For the purpose of cover cropping for other climax species (trees) or for value crops (corn, for example), other combinations can be used that follow the same principles, and are appropriate to the climate.
For mineral balance
The repeated cultivation of certain value crops, or of plants that are necessary for subsistence, can bring the soil out of mineral balance. Over time, techniques have been developed that allow the soil to “rest”; that means it won’t be planted to a crop, but it will instead be left fallow for a season, or for a year so that it can naturally come back into balance.
The so-called weeds are actually also indicators of possible mineral deficiencies, so it’s important to research what each plant “mines” for, and use it to our advantage. As a complement to these pioneers, plants like nettles, comfrey, and yarrow accumulate a wide array of minerals, from different depths of the soil or the subsoil; their leaves or stems can be harvested regularly, and be returned to the soil, providing the microbiota with organic matter.

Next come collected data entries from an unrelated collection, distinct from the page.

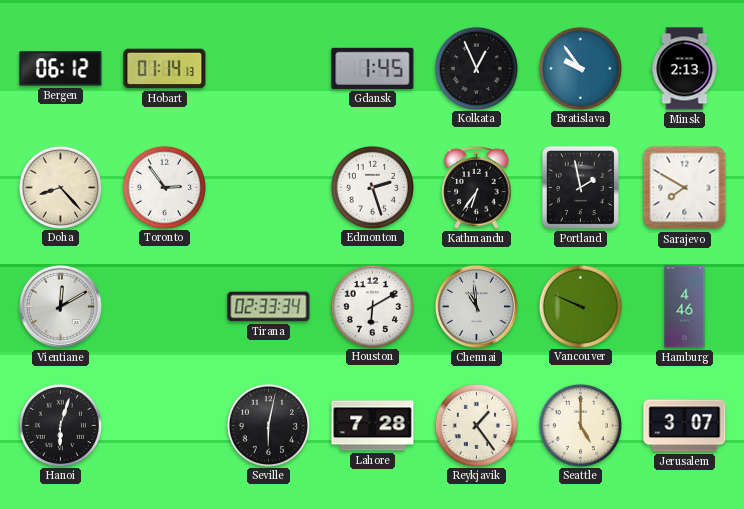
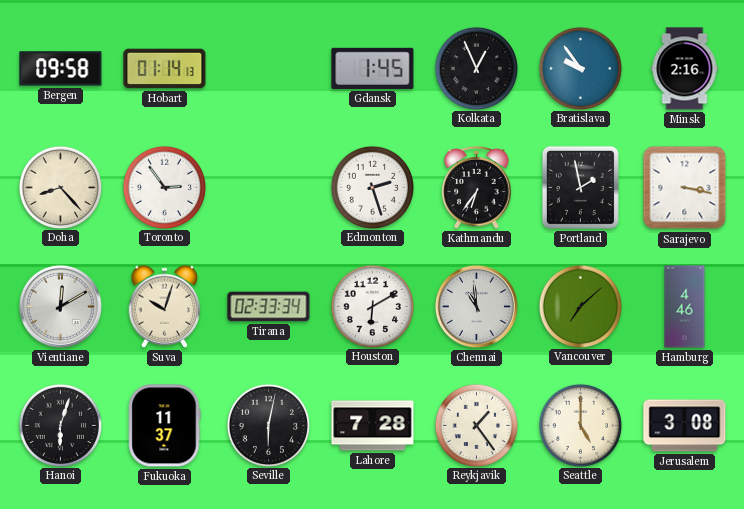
Bergen: 06:12 -> 09:58
Minsk: 2:13 -> 2:16
Sarajevo: 7:50 -> 3:17
Suva: none -> 10:03
Vancouver: 9:49 -> 7:08
Fukuoka: none -> 11:37
Jerusalem: 3:07 -> 3:08
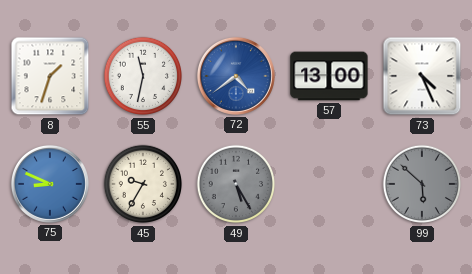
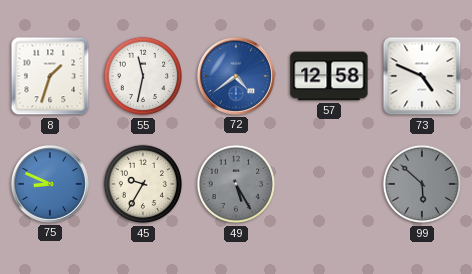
57: 13:00 -> 12:58
73: 4:26 -> 4:49
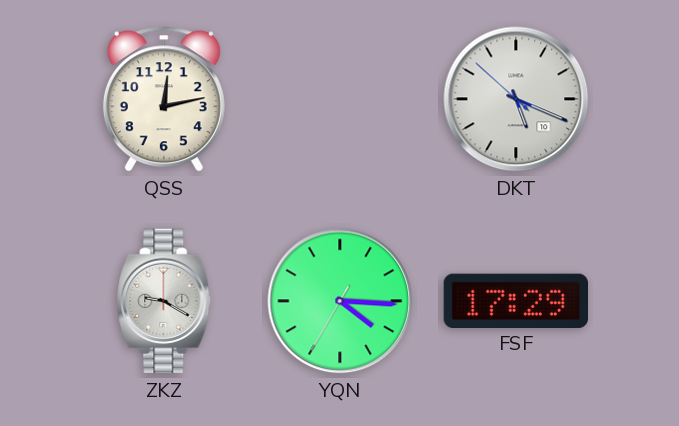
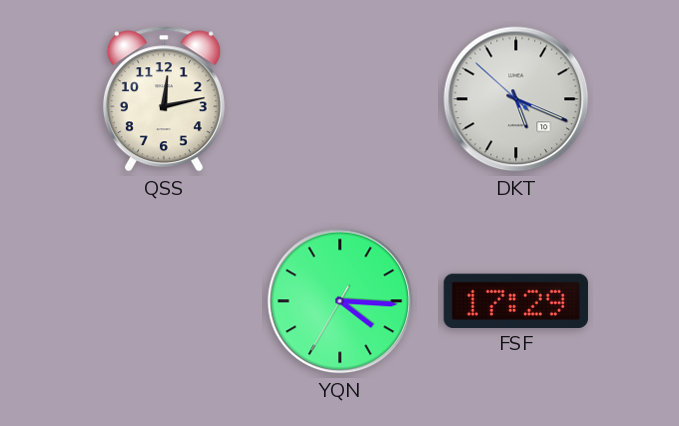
ZKZ: 9:20 -> none
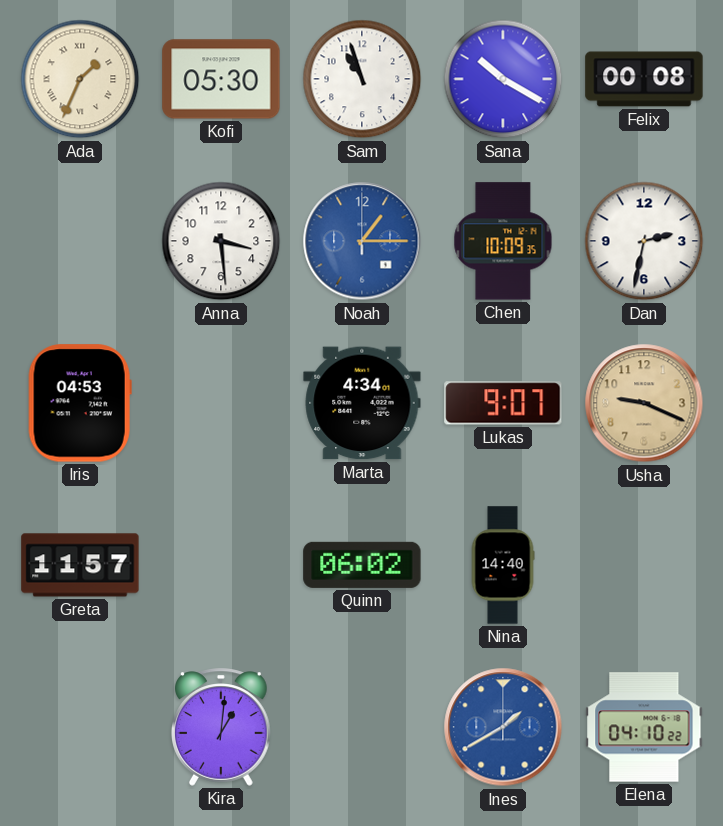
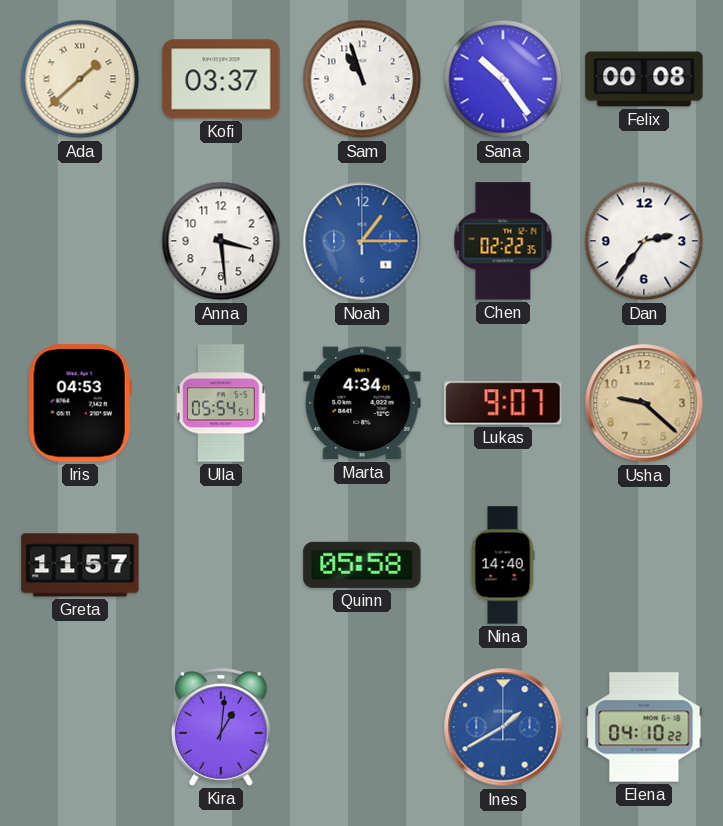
Ada: 1:34 -> 1:38
Kofi: 05:30 -> 03:37
Sana: 10:20 -> 10:24
Chen: 10:09 -> 02:22
Dan: 2:32 -> 2:36
Ulla: none -> 05:54
Usha: 9:19 -> 9:22
Quinn: 06:02 -> 05:58
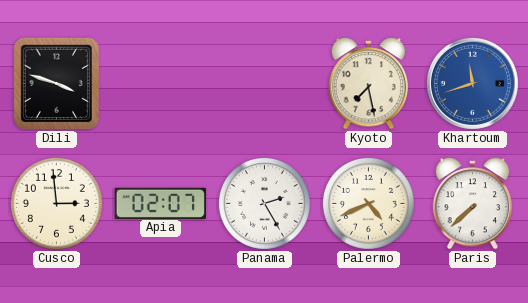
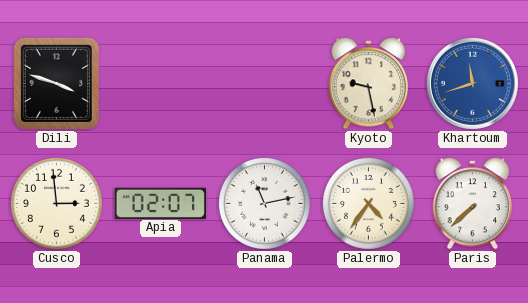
Kyoto: 7:28 -> 9:28
Panama: 2:25 -> 11:13
Palermo: 4:41 -> 4:36
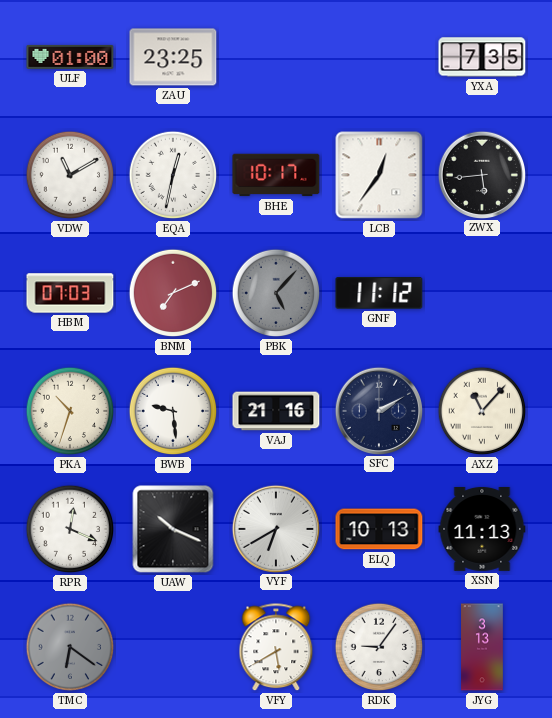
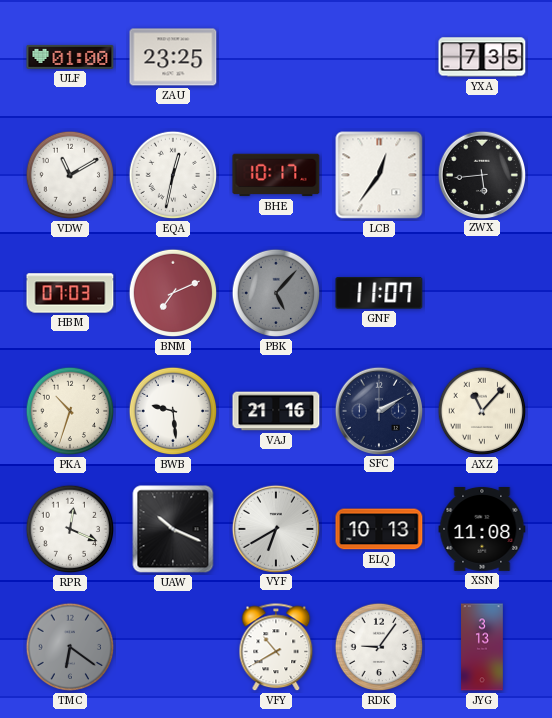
GNF: 11:12 -> 11:07
XSN: 11:13 -> 11:08
VFY: 5:40 -> 10:40
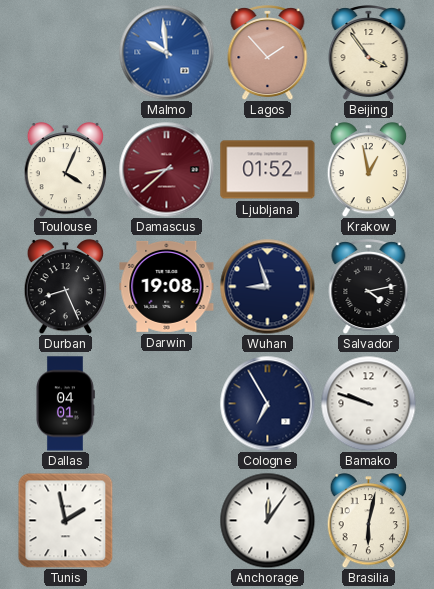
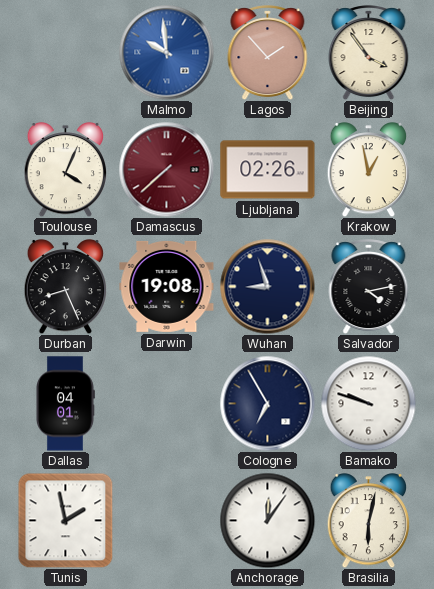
Damascus: 8:38 -> 7:38
Ljubljana: 01:52 -> 02:26
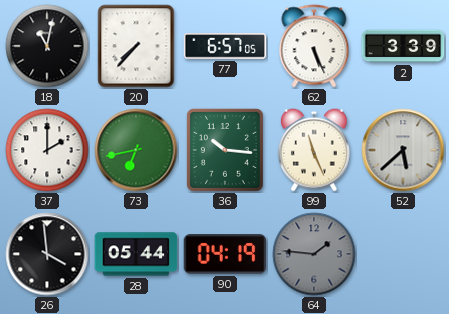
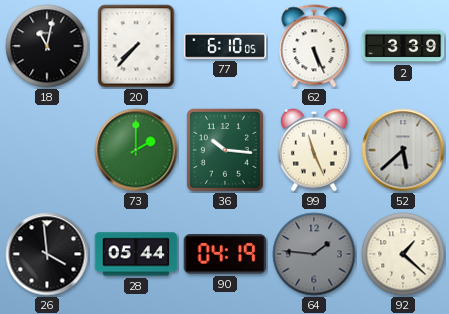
77: 6:57 -> 6:10
37: 2:00 -> none
73: 6:43 -> 2:00
92: none -> 1:22
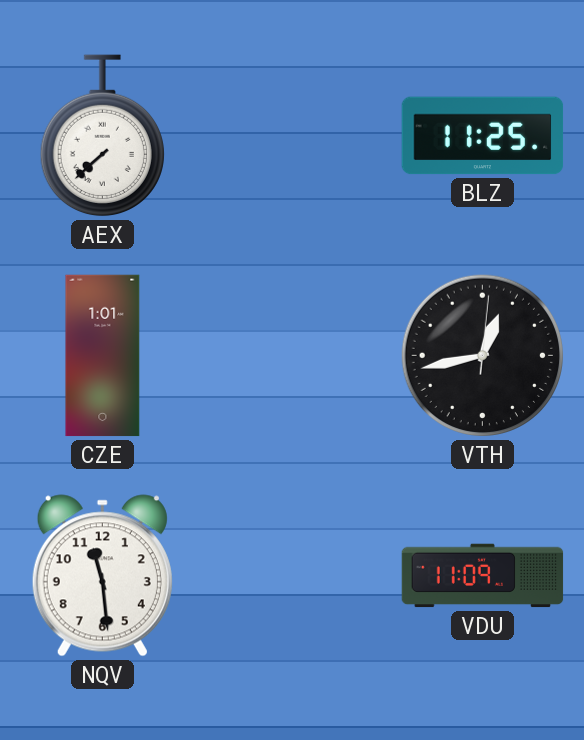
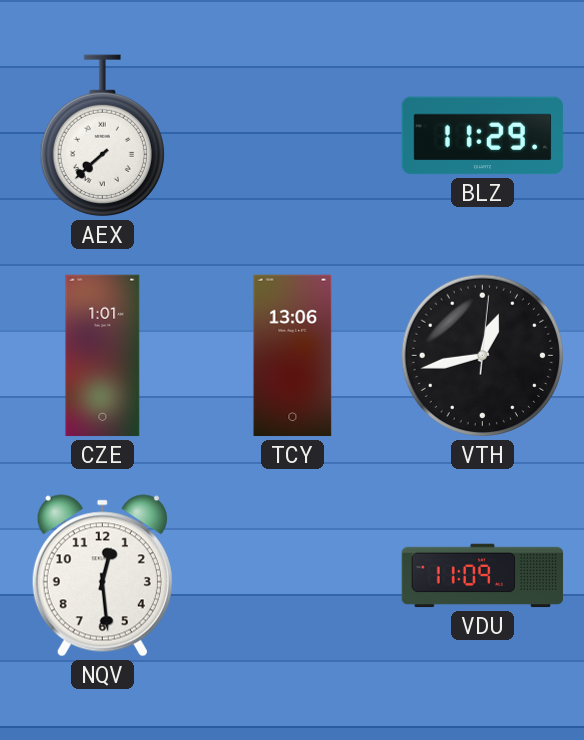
BLZ: 11:25 -> 11:29
TCY: none -> 13:06
NQV: 11:29 -> 12:29
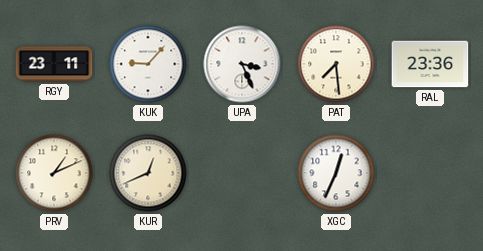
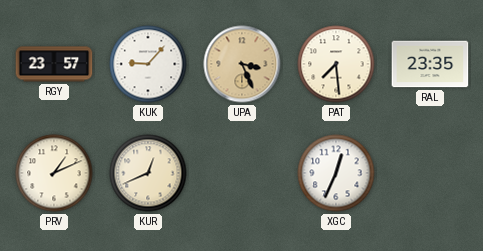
RGY: 23:11 -> 23:57
UPA dial: white -> champagne
RAL: 23:36 -> 23:35
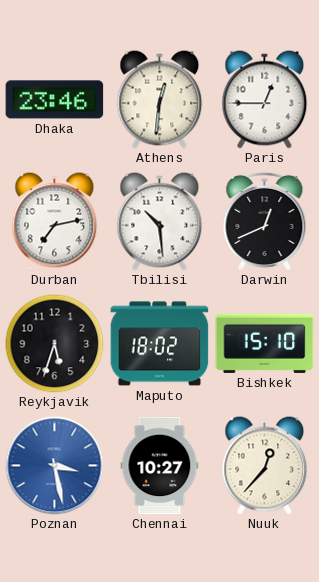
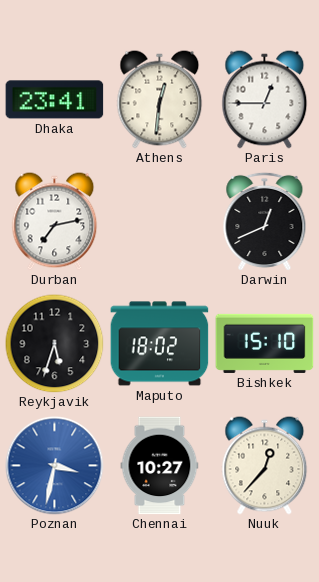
Dhaka: 23:46 -> 23:41
Tbilisi: 10:29 -> none
Poznan: 3:28 -> 3:32
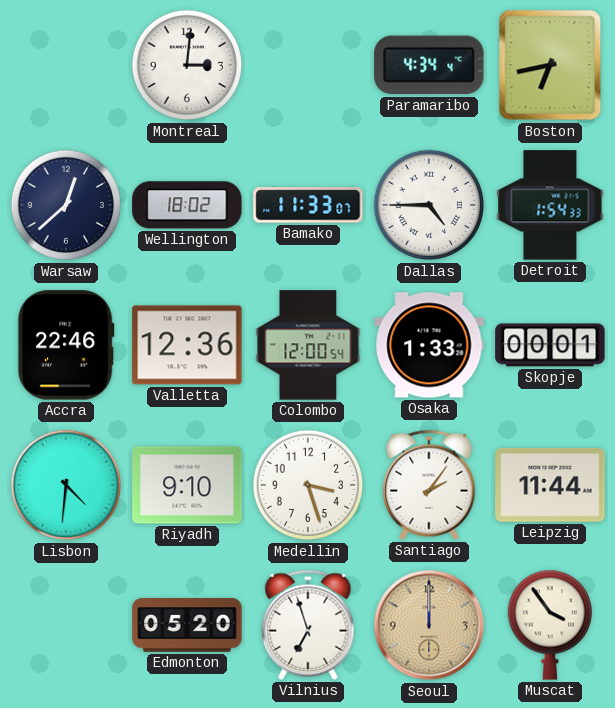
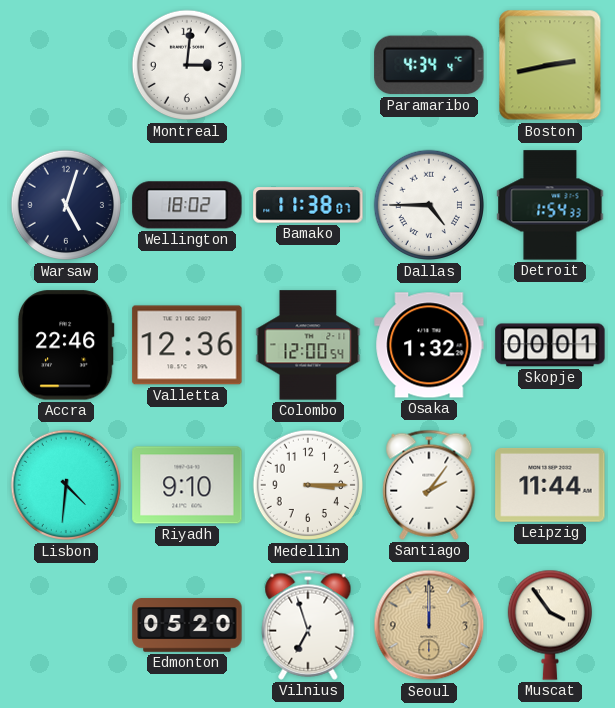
Boston: 6:43 -> 2:43
Warsaw: 12:38 -> 5:03
Bamako: 11:33 -> 11:38
Osaka: 1:33 -> 1:32
Medellin: 3:27 -> 3:15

Where animals can be involved, through scheduled rotation, this sequence can be even more efficient; cover crops needed for mineral balance can be cycled through the guts of the animals, and are added to the soil in the form of manure. In this way, the elements needed for soil balance actually can be absorbed quicker.
To conclude, cover crops are like the “cheat codes” that accelerate the transition to working with Nature, and add to our tasks in becoming stewards of the land. For best results, practical experience is necessary; given the current situation worldwide, cover crops need to be included in our practices, for building regenerative systems that also support our human needs.